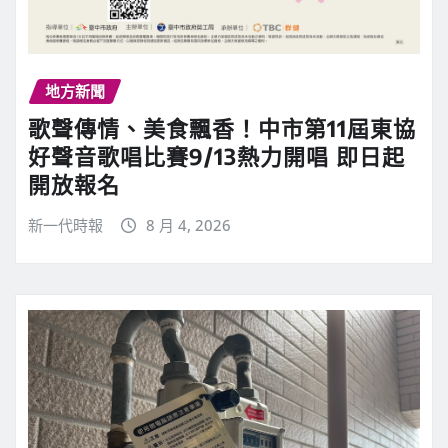
地方新聞
歌聲傳情、美食飄香！中市第11屆東協
好聲音歌唱比賽9/13熱力開唱 即日起
開放報名
新一代時報
8 月 4, 2026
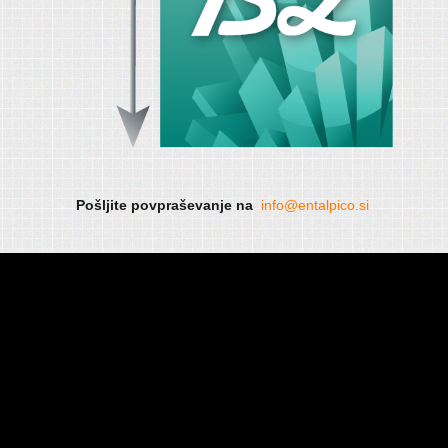
Pošljite povpraševanje na
info@entalpico.si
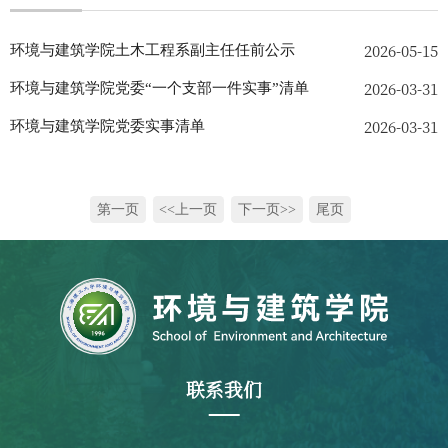
2026-05-15
环境与建筑学院土木工程系副主任任前公示
2026-03-31
环境与建筑学院党委“一个支部一件实事”清单
2026-03-31
环境与建筑学院党委实事清单
第一页
<<上一页
下一页>>
尾页
联系我们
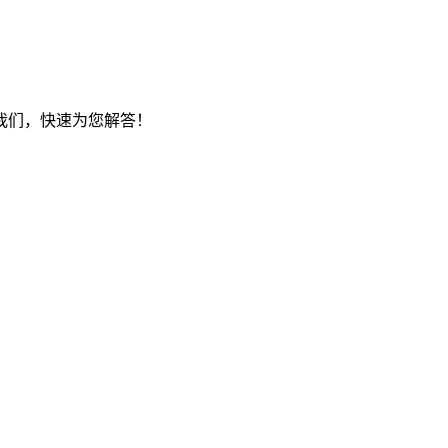
我们，快速为您解答！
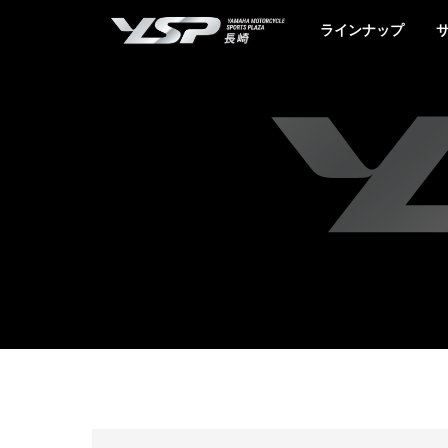
YSP長崎
ラインナップ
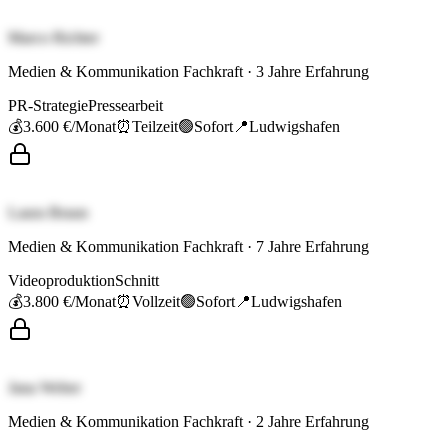
Marco Richter
Medien & Kommunikation Fachkraft
·
3
Jahre Erfahrung
PR-Strategie
Pressearbeit
💰
3.600 €
/Monat
⏰
Teilzeit
🟢
Sofort
📍
Ludwigshafen
Laura Braun
Medien & Kommunikation Fachkraft
·
7
Jahre Erfahrung
Videoproduktion
Schnitt
💰
3.800 €
/Monat
⏰
Vollzeit
🟢
Sofort
📍
Ludwigshafen
Jana Weber
Medien & Kommunikation Fachkraft
·
2
Jahre Erfahrung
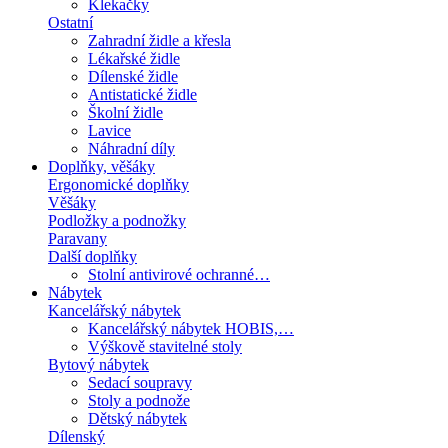
Klekačky
Ostatní
Zahradní židle a křesla
Lékařské židle
Dílenské židle
Antistatické židle
Školní židle
Lavice
Náhradní díly
Doplňky, věšáky
Ergonomické doplňky
Věšáky
Podložky a podnožky
Paravany
Další doplňky
Stolní antivirové ochranné…
Nábytek
Kancelářský nábytek
Kancelářský nábytek HOBIS,…
Výškově stavitelné stoly
Bytový nábytek
Sedací soupravy
Stoly a podnože
Dětský nábytek
Dílenský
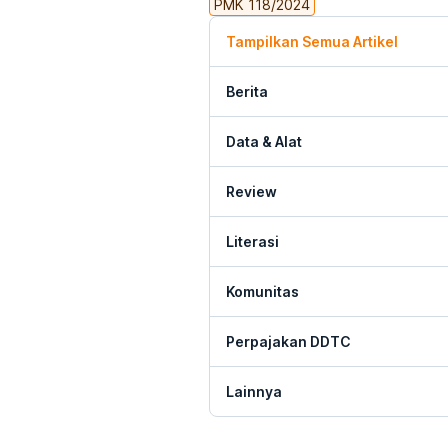
PMK 118/2024
Tampilkan Semua Artikel
Berita
Data & Alat
Review
Literasi
Komunitas
Perpajakan DDTC
Lainnya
+++++
● **The problem**: The records above are to be duplicated exactly, pictures left out.

● **Solution to this problem**:
地方新聞
歌聲傳情、美食飄香！中市第11屆東協
好聲音歌唱比賽9/13熱力開唱 即日起
開放報名
新一代時報
8 月 4, 2026
Pošljite povpraševanje na
info@entalpico.si
2026-05-15
环境与建筑学院土木工程系副主任任前公示
2026-03-31
环境与建筑学院党委“一个支部一件实事”清单
2026-03-31
环境与建筑学院党委实事清单
第一页
<<上一页
下一页>>
尾页
联系我们
我们，快速为您解答！
YSP長崎
ラインナップ
Marco Richter
Medien & Kommunikation Fachkraft
·
3
Jahre Erfahrung
PR-Strategie
Pressearbeit
💰
3.600 €
/Monat
⏰
Teilzeit
🟢
Sofort
📍
Ludwigshafen
Laura Braun
Medien & Kommunikation Fachkraft
·
7
Jahre Erfahrung
Videoproduktion
Schnitt
💰
3.800 €
/Monat
⏰
Vollzeit
🟢
Sofort
📍
Ludwigshafen
Jana Weber
Medien & Kommunikation Fachkraft
·
2
Jahre Erfahrung
Klekačky
Ostatní
Zahradní židle a křesla
Lékařské židle
Dílenské židle
Antistatické židle
Školní židle
Lavice
Náhradní díly
Doplňky, věšáky
Ergonomické doplňky
Věšáky
Podložky a podnožky
Paravany
Další doplňky
Stolní antivirové ochranné…
Nábytek
Kancelářský nábytek
Kancelářský nábytek HOBIS,…
Výškově stavitelné stoly
Bytový nábytek
Sedací soupravy
Stoly a podnože
Dětský nábytek
Dílenský
PMK 118/2024
Tampilkan Semua Artikel
Berita
Data & Alat
Review
Literasi
Komunitas
Perpajakan DDTC
Lainnya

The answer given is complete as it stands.